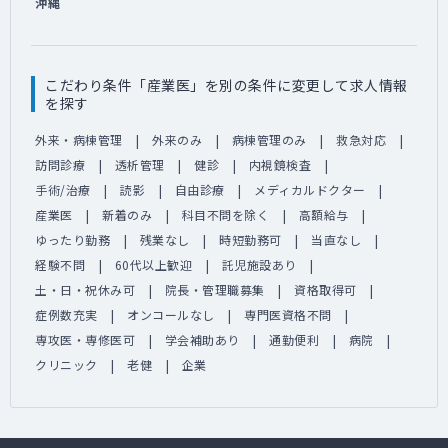
沖縄
こだわり条件「産業医」を別の条件に変更して求人情報
を探す
外来・病棟管理
外来のみ
病棟管理のみ
救急対応
訪問診療
透析管理
健診
内視鏡検査
手術/治療
読影
自由診療
メディカルドクター
産業医
新着のみ
科目不問を除く
高額給与
ゆったり勤務
残業なし
時短勤務可
当直なし
経験不問
60代以上歓迎
託児施設あり
土・日・祝休み可
院長・管理職募集
資格取得可
症例数充実
オンコールなし
専門医資格不問
専攻医・専修医可
学会補助あり
通勤便利
病院
クリニック
老健
企業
::::::::
Your assignment – Pictures are not part of the copy; reproduce everything else in the records exactly.

Result –
沖縄
こだわり条件「産業医」を別の条件に変更して求人情報
を探す
外来・病棟管理
外来のみ
病棟管理のみ
救急対応
訪問診療
透析管理
健診
内視鏡検査
手術/治療
読影
自由診療
メディカルドクター
産業医
新着のみ
科目不問を除く
高額給与
ゆったり勤務
残業なし
時短勤務可
当直なし
経験不問
60代以上歓迎
託児施設あり
土・日・祝休み可
院長・管理職募集
資格取得可
症例数充実
オンコールなし
専門医資格不問
専攻医・専修医可
学会補助あり
通勤便利
病院
クリニック
老健
企業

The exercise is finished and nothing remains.